Accenture research1 into the characteristics of high performance within procurement has also shown that companies that successfully position procurement as a strategic capability really do outperform the competition.
In procurement, the current economic conditions offer an ideal opportunity for an invigorated focus on costs. At a stroke, the concerns of a few months ago regarding resource scarcity and supply-constrained markets have declined significantly. Freight rates have fallen, bringing newly viable sources of supply into focus. Strains in the financial markets have raised the cost of working capital, leading to changes in the terms of business. In short, consolidation, currency swings and the credit crisis are rewriting the procurement paradigm.
Chief Procurement Officer Research
To investigate the impact in more detail, Accenture turned to the Accenture CPO Circle2—an online, peer-to-peer, global community of chief procurement officers (CPOs). Accenture asked more than 300 members the current economic situation had affected them—and how they and their supply partners were responding3. Accenture then used the November 2008 Accenture CPO Circle roundtable session as a sounding board, calibrating and amplifying these views with particular reference to the actions that organizations are taking in response.
The results are enlightening. There is indeed a new business environment emerging—presenting an opportunity for procurement masters to deliver still greater value to their organizations’ bottom lines.
Our survey respondents-and the CPOs we spoke to at the Accenture CPO Circle event—were of one mind. In today’s new business environment, significant opportunities are there to be had. And procurement leaders are playing a prominent role in seizing those opportunities, moving beyond the function’s traditional boundaries and helping to shape their business’s strategic options.
Without exception, heads of procurement believe that the downturn is having an impact on them and their supplier organizations. What’s more, as Figure 1 shows, three-quarters of them say that it is “significantly affecting” their procurement functions.
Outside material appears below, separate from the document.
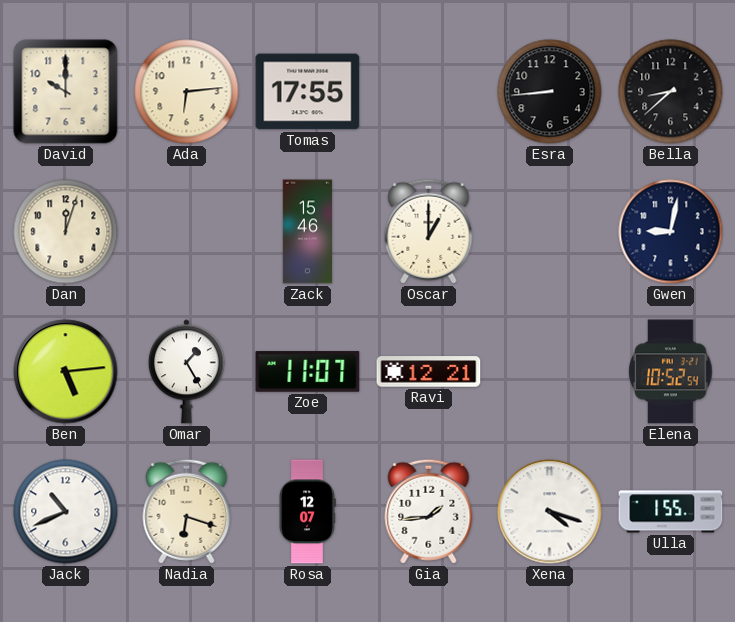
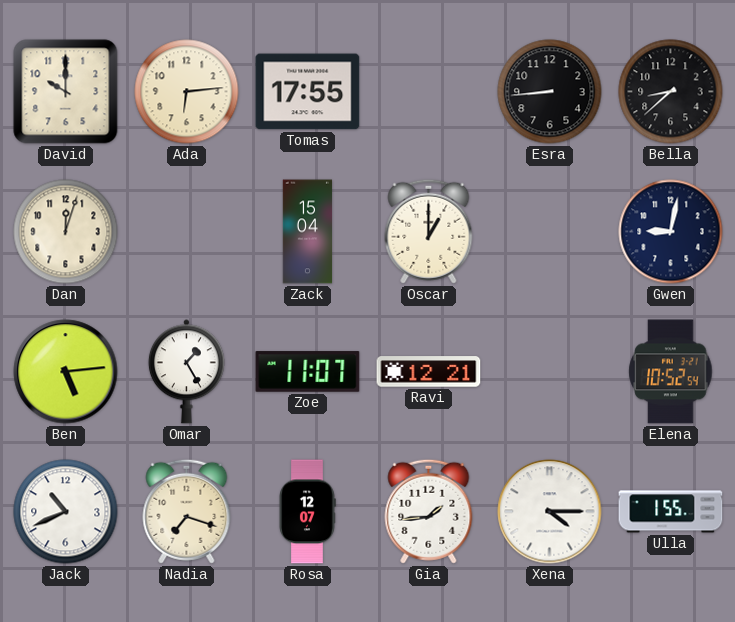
Zack: 15:46 -> 15:04
Nadia: 6:18 -> 7:18
Xena: 4:18 -> 4:15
Virtually no part of the procurement process, function or organization is unaffected—from workload to resource provision and from supplier relationships to talent management, the new business environment is undeniably posing fresh challenges.
Budgets and Deliverables
Typically, procurement leaders said in the survey that they are being asked to do more, with a lower cost-base. As Figure 2 shows, for instance, more than half of the respondents reported that procurement budgets have been cut—and for many by as much as 15 percent. Yet, at the same time, savings targets have increased, with almost one in five CPOs required to deliver additional savings of 15 percent or more.